> **WHAT TO WORK ON**:
Every line below between the line holding "Обезьяний парламент" and the line holding "Auto leasen", inclusive, should be repeated exactly, and all other lines omitted.

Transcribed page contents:

==================================================

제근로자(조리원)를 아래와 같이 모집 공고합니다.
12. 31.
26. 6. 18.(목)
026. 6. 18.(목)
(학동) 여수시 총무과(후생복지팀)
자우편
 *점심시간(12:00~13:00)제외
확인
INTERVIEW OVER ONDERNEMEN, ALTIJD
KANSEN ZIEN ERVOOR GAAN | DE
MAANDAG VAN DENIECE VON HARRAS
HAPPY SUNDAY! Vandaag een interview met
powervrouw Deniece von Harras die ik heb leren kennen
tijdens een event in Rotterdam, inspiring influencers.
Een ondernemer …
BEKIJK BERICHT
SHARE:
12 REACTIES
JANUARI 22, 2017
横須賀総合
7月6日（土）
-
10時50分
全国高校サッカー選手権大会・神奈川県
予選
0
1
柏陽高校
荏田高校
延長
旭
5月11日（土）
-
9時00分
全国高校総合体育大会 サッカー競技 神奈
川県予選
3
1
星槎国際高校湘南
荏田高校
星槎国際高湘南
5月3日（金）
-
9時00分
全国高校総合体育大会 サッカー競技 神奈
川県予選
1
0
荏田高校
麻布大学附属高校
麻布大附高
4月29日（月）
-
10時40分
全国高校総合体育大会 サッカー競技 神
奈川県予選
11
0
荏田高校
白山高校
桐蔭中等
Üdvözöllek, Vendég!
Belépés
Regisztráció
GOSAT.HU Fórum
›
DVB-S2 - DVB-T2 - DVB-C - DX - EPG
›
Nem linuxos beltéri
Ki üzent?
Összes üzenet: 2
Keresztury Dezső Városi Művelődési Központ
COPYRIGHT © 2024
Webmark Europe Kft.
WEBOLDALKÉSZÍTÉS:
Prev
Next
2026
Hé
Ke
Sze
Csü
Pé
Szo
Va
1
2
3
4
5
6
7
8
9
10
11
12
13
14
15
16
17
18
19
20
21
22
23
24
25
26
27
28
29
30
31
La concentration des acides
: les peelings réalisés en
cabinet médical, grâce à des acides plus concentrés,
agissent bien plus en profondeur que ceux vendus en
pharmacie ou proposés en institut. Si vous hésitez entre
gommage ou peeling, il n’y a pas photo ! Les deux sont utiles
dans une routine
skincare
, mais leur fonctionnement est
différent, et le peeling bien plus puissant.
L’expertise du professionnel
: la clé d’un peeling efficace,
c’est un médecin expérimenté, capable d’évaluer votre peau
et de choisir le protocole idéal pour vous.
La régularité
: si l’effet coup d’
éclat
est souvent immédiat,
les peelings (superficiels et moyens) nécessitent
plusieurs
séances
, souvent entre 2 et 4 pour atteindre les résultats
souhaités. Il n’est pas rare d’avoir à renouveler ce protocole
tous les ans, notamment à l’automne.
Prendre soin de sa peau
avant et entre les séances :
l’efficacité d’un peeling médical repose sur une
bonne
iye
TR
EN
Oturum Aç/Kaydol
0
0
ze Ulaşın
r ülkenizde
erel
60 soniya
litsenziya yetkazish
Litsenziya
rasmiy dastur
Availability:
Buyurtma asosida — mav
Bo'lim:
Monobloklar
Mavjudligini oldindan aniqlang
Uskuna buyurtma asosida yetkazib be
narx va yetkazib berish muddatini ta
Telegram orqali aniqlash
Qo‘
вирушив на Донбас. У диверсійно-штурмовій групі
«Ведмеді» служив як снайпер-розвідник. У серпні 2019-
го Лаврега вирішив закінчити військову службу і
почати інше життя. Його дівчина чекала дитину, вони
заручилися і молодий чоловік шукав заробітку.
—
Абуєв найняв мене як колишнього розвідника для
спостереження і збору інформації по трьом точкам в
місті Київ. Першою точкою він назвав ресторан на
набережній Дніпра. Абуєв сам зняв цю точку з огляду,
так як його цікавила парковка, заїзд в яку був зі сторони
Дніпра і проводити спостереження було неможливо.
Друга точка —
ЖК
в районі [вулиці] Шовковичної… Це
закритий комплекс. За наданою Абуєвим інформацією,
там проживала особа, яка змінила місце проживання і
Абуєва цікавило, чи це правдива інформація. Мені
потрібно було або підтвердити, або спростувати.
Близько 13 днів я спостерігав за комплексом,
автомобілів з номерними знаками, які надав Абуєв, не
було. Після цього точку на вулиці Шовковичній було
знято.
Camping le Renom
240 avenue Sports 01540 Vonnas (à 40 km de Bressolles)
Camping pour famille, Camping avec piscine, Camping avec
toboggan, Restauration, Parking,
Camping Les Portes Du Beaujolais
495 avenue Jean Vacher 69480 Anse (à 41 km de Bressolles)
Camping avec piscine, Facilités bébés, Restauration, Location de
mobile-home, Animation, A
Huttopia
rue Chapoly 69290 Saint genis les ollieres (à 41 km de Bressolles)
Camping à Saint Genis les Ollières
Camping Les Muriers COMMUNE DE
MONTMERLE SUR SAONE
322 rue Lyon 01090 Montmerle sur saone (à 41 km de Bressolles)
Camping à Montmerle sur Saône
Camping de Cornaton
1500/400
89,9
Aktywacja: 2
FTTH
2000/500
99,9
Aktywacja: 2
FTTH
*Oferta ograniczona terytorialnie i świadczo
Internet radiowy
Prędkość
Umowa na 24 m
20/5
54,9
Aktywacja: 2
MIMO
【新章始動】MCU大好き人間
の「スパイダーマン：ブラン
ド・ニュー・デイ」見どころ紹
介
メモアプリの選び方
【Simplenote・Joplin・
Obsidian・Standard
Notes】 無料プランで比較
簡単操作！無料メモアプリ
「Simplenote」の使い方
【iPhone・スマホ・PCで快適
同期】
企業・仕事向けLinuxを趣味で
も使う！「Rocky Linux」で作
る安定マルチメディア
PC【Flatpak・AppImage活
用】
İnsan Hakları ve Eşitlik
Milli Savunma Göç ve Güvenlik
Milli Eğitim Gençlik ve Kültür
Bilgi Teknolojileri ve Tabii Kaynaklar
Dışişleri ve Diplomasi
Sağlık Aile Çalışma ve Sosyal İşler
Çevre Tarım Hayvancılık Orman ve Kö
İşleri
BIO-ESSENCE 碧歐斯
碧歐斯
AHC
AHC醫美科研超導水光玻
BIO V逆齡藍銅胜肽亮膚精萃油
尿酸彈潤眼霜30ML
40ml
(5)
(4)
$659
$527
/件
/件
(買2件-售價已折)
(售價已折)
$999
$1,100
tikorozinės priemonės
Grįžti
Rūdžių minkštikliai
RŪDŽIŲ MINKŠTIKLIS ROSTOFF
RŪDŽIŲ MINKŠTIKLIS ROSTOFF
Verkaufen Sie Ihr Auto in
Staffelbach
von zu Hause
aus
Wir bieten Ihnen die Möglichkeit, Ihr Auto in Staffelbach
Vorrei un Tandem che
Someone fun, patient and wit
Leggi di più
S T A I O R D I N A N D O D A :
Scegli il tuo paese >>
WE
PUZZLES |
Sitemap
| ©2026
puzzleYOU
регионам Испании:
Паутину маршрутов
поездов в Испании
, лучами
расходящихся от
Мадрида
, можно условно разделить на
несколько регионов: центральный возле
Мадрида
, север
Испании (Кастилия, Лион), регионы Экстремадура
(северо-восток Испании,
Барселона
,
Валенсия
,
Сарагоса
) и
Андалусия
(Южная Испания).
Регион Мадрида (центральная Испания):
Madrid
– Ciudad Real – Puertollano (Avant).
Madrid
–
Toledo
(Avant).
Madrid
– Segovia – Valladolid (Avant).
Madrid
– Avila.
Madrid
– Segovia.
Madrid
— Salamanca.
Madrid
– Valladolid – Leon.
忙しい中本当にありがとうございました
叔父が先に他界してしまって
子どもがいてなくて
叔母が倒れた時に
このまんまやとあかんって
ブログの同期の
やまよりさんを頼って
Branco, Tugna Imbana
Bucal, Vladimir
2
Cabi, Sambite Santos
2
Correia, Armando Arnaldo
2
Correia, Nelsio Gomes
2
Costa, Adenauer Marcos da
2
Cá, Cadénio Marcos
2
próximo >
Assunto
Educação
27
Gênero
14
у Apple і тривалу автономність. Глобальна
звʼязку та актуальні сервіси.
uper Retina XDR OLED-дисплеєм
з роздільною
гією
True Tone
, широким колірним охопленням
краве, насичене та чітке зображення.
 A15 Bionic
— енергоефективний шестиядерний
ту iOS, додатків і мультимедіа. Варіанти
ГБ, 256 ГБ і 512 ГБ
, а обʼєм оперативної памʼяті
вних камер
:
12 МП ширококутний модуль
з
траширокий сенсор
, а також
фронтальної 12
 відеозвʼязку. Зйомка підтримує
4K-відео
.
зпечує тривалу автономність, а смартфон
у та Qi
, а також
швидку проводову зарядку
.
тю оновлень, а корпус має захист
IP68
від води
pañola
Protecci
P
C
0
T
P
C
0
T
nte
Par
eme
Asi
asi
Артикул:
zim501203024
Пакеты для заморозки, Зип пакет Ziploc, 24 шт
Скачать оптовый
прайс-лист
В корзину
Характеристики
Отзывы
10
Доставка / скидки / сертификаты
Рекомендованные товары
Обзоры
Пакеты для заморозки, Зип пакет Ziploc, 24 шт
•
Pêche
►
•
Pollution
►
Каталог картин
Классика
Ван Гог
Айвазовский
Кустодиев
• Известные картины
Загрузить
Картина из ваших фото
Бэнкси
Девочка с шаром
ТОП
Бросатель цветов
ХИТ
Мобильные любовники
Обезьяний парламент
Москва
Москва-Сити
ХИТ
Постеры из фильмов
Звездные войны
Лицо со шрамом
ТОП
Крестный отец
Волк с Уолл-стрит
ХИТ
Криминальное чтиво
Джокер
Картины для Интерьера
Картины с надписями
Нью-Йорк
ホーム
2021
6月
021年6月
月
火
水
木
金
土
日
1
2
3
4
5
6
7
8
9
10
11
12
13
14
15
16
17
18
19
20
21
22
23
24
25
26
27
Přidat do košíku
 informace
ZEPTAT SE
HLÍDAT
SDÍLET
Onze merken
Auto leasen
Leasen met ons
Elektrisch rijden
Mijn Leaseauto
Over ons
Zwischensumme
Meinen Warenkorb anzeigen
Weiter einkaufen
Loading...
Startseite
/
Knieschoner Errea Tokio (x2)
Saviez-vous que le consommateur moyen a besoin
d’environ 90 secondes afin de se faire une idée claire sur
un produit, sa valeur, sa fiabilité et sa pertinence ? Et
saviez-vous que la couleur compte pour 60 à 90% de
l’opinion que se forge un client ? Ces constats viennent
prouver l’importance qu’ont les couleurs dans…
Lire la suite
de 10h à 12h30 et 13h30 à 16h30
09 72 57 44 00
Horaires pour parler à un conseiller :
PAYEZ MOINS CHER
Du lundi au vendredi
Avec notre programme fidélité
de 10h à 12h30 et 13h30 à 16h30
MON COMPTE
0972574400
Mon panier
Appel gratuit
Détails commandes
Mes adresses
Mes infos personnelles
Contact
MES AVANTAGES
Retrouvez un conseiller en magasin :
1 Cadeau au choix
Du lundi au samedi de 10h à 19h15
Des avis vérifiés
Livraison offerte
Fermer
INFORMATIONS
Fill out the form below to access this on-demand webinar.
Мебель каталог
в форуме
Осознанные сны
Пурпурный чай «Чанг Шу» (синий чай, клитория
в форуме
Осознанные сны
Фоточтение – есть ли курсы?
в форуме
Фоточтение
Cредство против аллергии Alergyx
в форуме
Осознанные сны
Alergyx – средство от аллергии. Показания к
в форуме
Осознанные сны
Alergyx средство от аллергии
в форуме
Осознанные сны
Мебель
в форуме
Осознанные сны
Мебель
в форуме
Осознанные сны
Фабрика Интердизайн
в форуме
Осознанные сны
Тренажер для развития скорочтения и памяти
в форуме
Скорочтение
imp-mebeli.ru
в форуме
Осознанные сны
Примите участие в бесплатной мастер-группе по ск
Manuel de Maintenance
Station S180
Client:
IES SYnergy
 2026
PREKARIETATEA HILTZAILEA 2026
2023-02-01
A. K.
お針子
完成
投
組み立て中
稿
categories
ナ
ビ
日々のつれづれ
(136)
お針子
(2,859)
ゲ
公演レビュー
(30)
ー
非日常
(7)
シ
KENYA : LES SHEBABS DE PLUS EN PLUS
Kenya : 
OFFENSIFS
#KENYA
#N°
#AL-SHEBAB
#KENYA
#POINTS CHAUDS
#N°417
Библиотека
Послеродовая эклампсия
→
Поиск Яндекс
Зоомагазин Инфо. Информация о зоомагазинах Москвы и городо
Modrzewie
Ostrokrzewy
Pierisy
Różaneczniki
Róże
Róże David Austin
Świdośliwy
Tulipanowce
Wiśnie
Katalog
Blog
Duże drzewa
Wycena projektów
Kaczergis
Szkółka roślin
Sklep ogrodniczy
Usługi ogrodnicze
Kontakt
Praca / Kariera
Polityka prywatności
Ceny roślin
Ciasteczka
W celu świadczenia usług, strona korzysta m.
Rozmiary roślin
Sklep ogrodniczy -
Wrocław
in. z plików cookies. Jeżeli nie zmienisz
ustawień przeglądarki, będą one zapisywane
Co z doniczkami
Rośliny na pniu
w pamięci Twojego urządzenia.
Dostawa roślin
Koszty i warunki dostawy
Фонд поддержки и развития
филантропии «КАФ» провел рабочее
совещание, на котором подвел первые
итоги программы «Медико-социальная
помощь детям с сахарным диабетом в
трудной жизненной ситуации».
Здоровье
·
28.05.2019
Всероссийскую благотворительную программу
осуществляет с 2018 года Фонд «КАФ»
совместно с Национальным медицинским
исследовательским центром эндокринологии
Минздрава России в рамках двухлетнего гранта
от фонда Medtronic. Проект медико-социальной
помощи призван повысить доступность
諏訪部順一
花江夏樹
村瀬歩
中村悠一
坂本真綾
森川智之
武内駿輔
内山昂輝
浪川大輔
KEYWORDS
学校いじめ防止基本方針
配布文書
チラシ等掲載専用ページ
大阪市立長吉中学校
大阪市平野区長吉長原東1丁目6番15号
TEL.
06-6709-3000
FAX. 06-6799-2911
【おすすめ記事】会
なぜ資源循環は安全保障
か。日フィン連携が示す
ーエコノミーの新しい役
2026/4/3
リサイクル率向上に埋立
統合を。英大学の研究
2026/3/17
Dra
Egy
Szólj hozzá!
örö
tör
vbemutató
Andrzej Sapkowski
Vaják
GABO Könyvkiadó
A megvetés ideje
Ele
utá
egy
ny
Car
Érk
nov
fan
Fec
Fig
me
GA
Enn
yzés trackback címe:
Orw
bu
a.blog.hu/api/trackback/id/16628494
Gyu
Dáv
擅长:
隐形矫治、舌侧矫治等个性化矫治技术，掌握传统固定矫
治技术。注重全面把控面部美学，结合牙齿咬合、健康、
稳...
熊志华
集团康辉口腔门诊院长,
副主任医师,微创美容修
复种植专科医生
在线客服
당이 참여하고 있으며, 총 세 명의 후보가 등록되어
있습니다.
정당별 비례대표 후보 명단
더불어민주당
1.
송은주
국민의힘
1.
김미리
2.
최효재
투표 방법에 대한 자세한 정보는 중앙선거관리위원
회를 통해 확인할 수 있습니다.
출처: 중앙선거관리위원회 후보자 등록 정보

==================================================

> **SOLUTION FOR THIS EXERCISE**:
Обезьяний парламент
Москва
Москва-Сити
ХИТ
Постеры из фильмов
Звездные войны
Лицо со шрамом
ТОП
Крестный отец
Волк с Уолл-стрит
ХИТ
Криминальное чтиво
Джокер
Картины для Интерьера
Картины с надписями
Нью-Йорк
ホーム
2021
6月
021年6月
月
火
水
木
金
土
日
1
2
3
4
5
6
7
8
9
10
11
12
13
14
15
16
17
18
19
20
21
22
23
24
25
26
27
Přidat do košíku
 informace
ZEPTAT SE
HLÍDAT
SDÍLET
Onze merken
Auto leasen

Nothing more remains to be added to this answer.